With the dissolution of our UCW in 2022, members were faced with a choice: were they to just fade away, disappear from view, or were they to continue their work in a re-invented framework. For many years they had been the backbone of church life supporting their church in uncounted ways.

Luckily for us, they chose the second option, leaving us with four groups who meet regularly: Still #l, U 2 Forever, Mary Marthas, and Crazy 8’s. Knowing the women in our church, they, as they always have, will continue to stir our hearts and minds, care for one another, and achieve great things.

Spirit Sisters came into being in 2006, and continues to the present day to meet the spiritual needs of the women of our church. In addition to their spiritual quest, they also model the qualities of caring connections, common to all women’s groups included in this reflection. Spirit Sisters also have prepared/led an annual church service for over a decade, usually offered in late May – the first service they led is how the church ended up with the gift of the artistic paintings in the Welcome Centre by Janice Swaren – women who followed Jesus. 

In that same spirit of caring and connection, other groups have formed in earlier years as circumstances presented themselves. Mourning Glories was a group of women, recently bereaved, who, with some guidance and support from each other and female ministry staff, found their way through their loss.

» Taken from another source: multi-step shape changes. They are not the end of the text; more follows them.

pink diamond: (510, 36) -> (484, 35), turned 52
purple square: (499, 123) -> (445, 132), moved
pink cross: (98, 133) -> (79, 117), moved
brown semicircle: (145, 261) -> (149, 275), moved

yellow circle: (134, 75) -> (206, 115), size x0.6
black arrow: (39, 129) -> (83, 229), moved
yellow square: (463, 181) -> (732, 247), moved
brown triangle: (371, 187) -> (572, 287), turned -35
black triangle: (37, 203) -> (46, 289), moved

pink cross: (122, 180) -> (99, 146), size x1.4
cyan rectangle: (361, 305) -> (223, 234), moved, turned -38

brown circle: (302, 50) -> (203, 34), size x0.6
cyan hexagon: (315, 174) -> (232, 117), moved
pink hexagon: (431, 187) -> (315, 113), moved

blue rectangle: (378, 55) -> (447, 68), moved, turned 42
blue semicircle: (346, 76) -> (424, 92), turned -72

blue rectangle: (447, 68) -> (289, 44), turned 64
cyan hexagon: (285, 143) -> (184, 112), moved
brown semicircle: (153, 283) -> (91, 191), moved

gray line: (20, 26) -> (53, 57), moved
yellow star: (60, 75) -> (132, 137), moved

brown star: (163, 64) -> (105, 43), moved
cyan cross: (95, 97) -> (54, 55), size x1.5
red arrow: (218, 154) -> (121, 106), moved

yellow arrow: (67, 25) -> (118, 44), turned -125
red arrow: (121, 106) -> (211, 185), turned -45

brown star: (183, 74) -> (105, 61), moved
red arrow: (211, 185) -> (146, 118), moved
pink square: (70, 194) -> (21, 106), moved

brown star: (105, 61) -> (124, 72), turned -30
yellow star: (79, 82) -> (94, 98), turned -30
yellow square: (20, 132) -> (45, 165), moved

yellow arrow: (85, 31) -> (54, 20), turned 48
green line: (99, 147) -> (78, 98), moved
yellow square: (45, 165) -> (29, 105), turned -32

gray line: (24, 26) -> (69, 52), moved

Similarly, a group calling themselves The Oasis Group supported working women in navigating through the challenges associated with working and family life.

It is likely that, moving into the future, women will join together as needs and circumstances change in order to support each other and to make a contribution to church life.

Women working together at Edith Rankin, with stunning consistency through the years since 1962, have been faithful to their mission of caring for and supporting one another. Building on this robust base of fellowship, the women of Edith Rankin have served and continue to serve both their congregation and their community with distinction. They are deeply loved and respected for their efforts and are deserving of a generous expression of gratitude from the congregation.

Acknowledgements

Thanks to the following women for assistance in the writing of this brief account:

  • Margaret Merkley, for help with documenting recent happenings in our UCW.
  • Betty Jeanne Kippen, for notes on the history of UCW at Edith Rankin.
  • Jean Stairs, for her book, Soul sisters, Re-imagining Women’s Groups, a blessing for this writing project.